List:Internals« Previous MessageNext Message »
From:Michael Widenius Date:November 23 2000 9:06pm
Subject:Re: Index with condition? [A distant idea]
View as plain text  

>>>>> "Jan" == Jan Dvorak <jan.dvorak@stripped> writes:

Jan> Hi,
Jan> Michael Widenius wrote:
>> Hi!
>> >>>>> "Jan" == Jan Dvorak <jan.dvorak@stripped> writes:
Jan> Hi,
Jan> Michael Widenius wrote:
>> <cut>
Jan> I think it would be smaller - one would get rid
Jan> of both the keys and the row pointers!
Jan> If I have 10M rows in a dynamic format,
Jan> that's 40MB of row pointers!
>> Only of there is a lot of NULL entries.  If the index is a compressed
>> index, each NULL will only take about 2 bytes, in which case it's only
>> 20M of pointers.
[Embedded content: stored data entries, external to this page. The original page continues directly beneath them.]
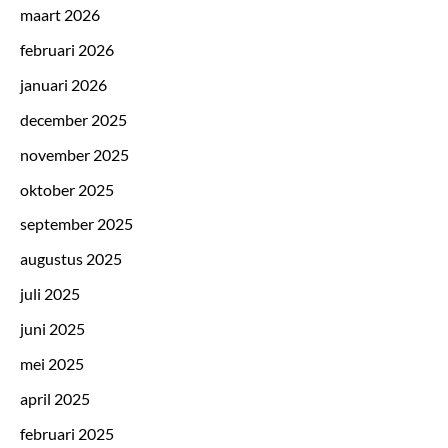
maart 2026
februari 2026
januari 2026
december 2025
november 2025
oktober 2025
september 2025
augustus 2025
juli 2025
juni 2025
mei 2025
april 2025
februari 2025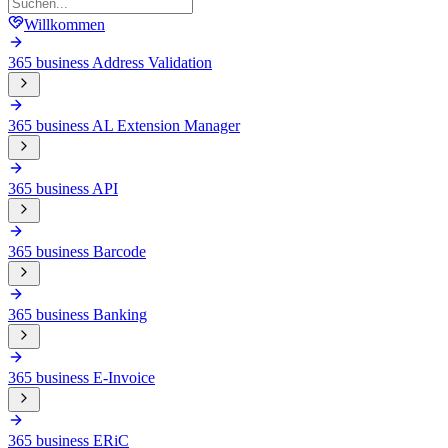
Willkommen
365 business Address Validation
365 business AL Extension Manager
365 business API
365 business Barcode
365 business Banking
365 business E-Invoice
365 business ERiC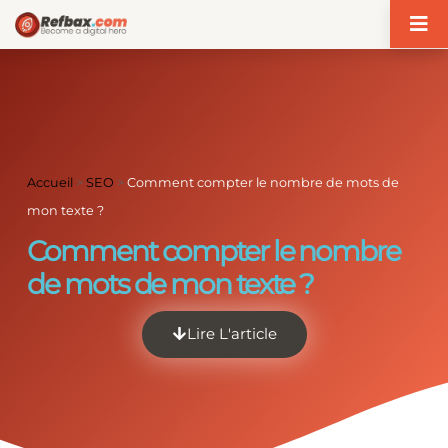
Panneau de gestion des cookies
Accueil
>
SEO
>
Comment compter le nombre de mots de
mon texte ?
Comment compter le nombre
de mots de mon texte ?
Lire L'article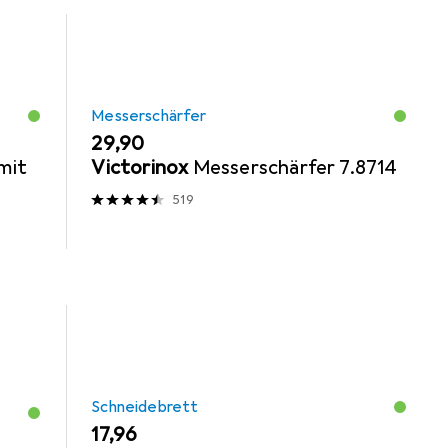
Messerschärfer
EUR
29,90
mit
Victorinox
Messerschärfer 7.8714
519
Schneidebrett
EUR
17,96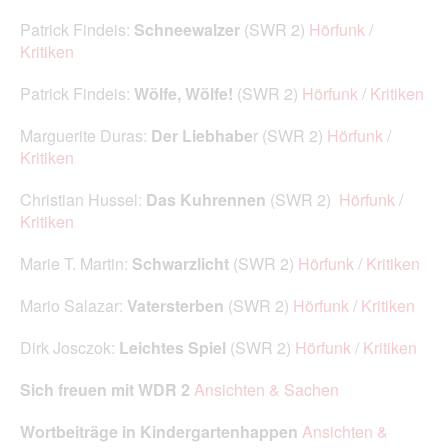
Patrick Findeis:
Schneewalzer
(SWR 2)
Hörfunk
/
Kritiken
Patrick Findeis:
Wölfe, Wölfe!
(SWR 2)
Hörfunk
/
Kritiken
Marguerite Duras:
Der Liebhabe
r (SWR 2)
Hörfunk
/
Kritiken
Christian Hussel:
Das Kuhrennen
(SWR 2)
Hörfunk
/
Kritiken
Marie T. Martin:
Schwarzlicht
(SWR 2)
Hörfunk
/
Kritiken
Mario Salazar:
Vatersterben
(SWR 2)
Hörfunk
/
Kritiken
Dirk Josczok:
Leichtes Spiel
(SWR 2)
Hörfunk
/
Kritiken
Sich freuen mit WDR 2
Ansichten & Sachen
Wortbeiträge in Kindergartenhappen
Ansichten &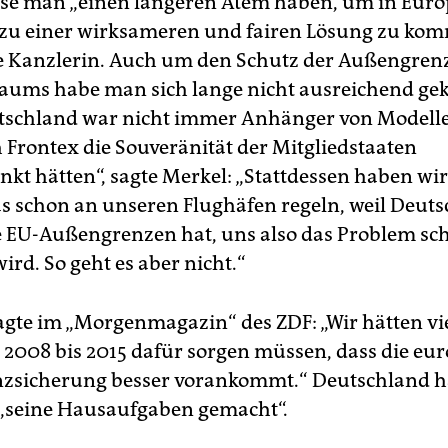
se man „einen längeren Atem haben, um in Euro
zu einer wirksameren und fairen Lösung zu kom
ie Kanzlerin. Auch um den Schutz der Außengren
aums habe man sich lange nicht ausreichend g
schland war nicht immer Anhänger von Modellen
 Frontex die Souveränität der Mitgliedstaaten
nkt hätten“, sagte Merkel: „Stattdessen haben wir
as schon an unseren Flughäfen regeln, weil Deut
e EU-Außengrenzen hat, uns also das Problem sc
ird. So geht es aber nicht.“
agte im „Morgenmagazin“ des ZDF: „Wir hätten vie
 2008 bis 2015 dafür sorgen müssen, dass die eu
zsicherung besser vorankommt.“ Deutschland h
„seine Hausaufgaben gemacht“.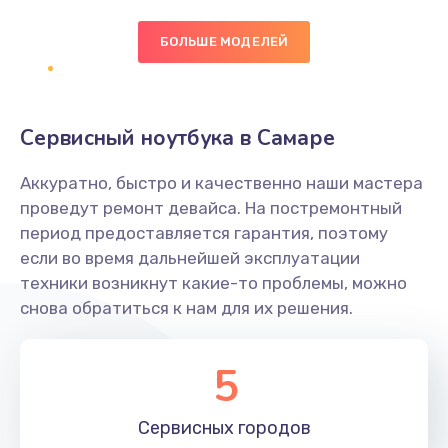
БОЛЬШЕ МОДЕЛЕЙ
Замена экрана
1095 руб.
Заказать
Сервисный ноутбука в Самаре
Замена северного моста
Аккуратно, быстро и качественно наши мастера
1950 руб.
проведут ремонт девайса. На постремонтный
Заказать
период предоставляется гарантия, поэтому
если во время дальнейшей эксплуатации
Ремонт цепей питания
техники возникнут какие-то проблемы, можно
снова обратиться к нам для их решения.
2500 руб.
Заказать
5
Замена жесткого диска
660 руб.
Сервисных
городов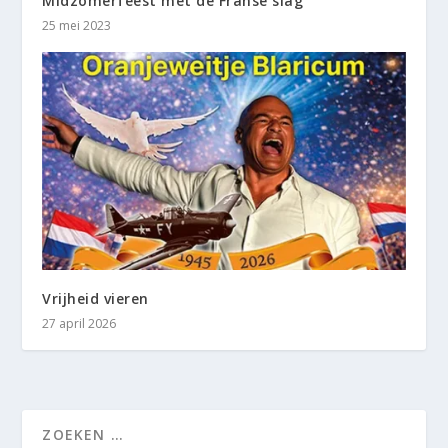
Midzomerfeest met de Franse slag
25 mei 2023
Vrijheid vieren
27 april 2026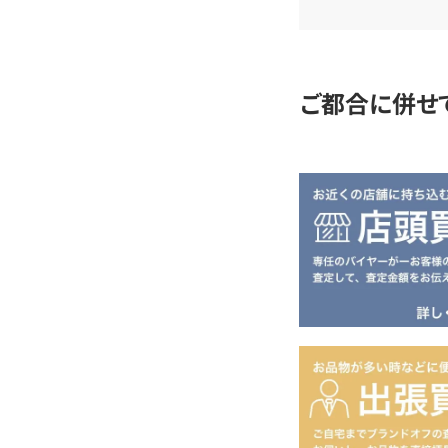
査
定
ご都合に併せ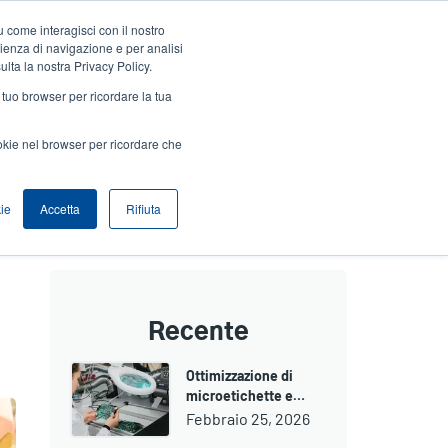
 come interagisci con il nostro
Accedi / Registrati
Europe, Middle East & Africa [Italian]
User
rienza di navigazione e per analisi
ulta la nostra Privacy Policy.
Anonymous
l tuo browser per ricordare la tua
Seleziona Prodotti
Contatto Vendite
Header
ookie nel browser per ricordare che
ie
Accetta
Rifiuta
Recente
Ottimizzazione di
microetichette e…
Febbraio 25, 2026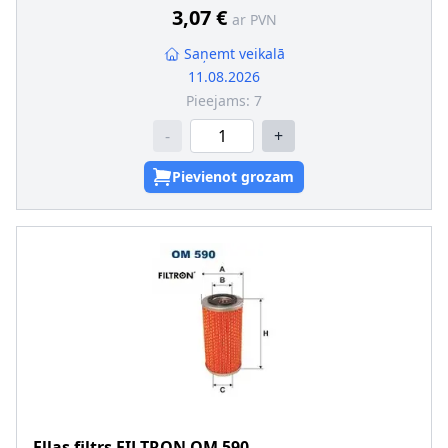
3,07 €
ar PVN
Saņemt veikalā
11.08.2026
Pieejams:
7
-
+
Pievienot grozam
Eļļas filtrs
FILTRON
OM 590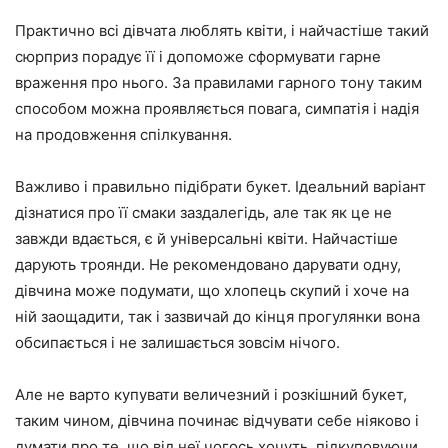
Практично всі дівчата люблять квіти, і найчастіше такий
сюрприз порадує її і допоможе сформувати гарне
враження про нього. За правилами гарного тону таким
способом можна проявляється повага, симпатія і надія
на продовження спілкування.
Важливо і правильно підібрати букет. Ідеальний варіант
дізнатися про її смаки заздалегідь, але так як це не
завжди вдається, є й універсальні квіти. Найчастіше
дарують троянди. Не рекомендовано дарувати одну,
дівчина може подумати, що хлопець скупий і хоче на
ній заощадити, так і зазвичай до кінця прогулянки вона
обсипається і не залишається зовсім нічого.
Але не варто купувати величезний і розкішний букет,
таким чином, дівчина починає відчувати себе ніяково і
думати про те, що від неї чогось хочуть, підкуповуючи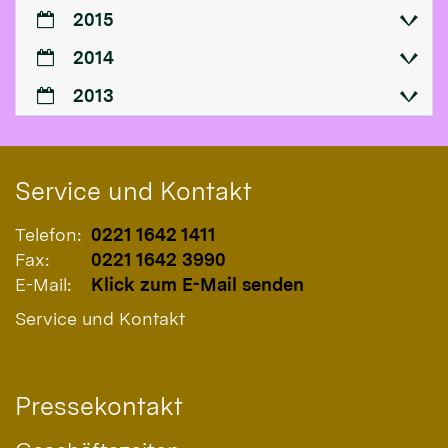
2015
2014
2013
Service und Kontakt
Telefon:
0221 1642 1411
Fax:
0221 1642 3990
E-Mail:
Klick zum E-Mail senden
Service und Kontakt
Pressekontakt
As long as you are not searching after NULL's these
>> entires are not touched and takes only place on disk; They will not
>> normally make the access to the other rows notably slower.

Jan> I suppose I should sort the index blocks often,
Jan> or the not-NULL blocks will be spread all over the index file?

I agree that B-trees gets a bit fragmented over time;  OPTIMIZE TABLE
would ensure that the NULL index is in the left part off the tree
(away from the other data)

>> >> Another problem is also that the checking of index corruption and
>> >> repairing gets easily much more complicated.
Jan> Yes.
Jan> After all myisamchk functionality is merged into mysqld,
Jan> will it continue to exist as a stand-alone utility?
>> The plan is that it will continue to exist as a standalone utility;
>> This gives you the benefit to be able to repair most tables off-line
>> which is safer is there by some strange reason would be a bug in the
>> repair code.

Jan> This looks like a wise decision.

Jan> I know Informix a little bit.
Jan> Their server is basically in two possible modes:
Jan>  * online: serving clients.
Jan>  * quiescent: checking and repairing dbspaces.
Jan> When the server is brought up, it enters the quiescent mode
Jan> and "mounts" all the dbspaces it should work with.
Jan> Only when it's ready, it enters the online mode.
Jan> If you pass an option to the server,
Jan> it only does the quiescent part and then exits.
Jan> This way, they could get rid of standalone utilities for the check & repair.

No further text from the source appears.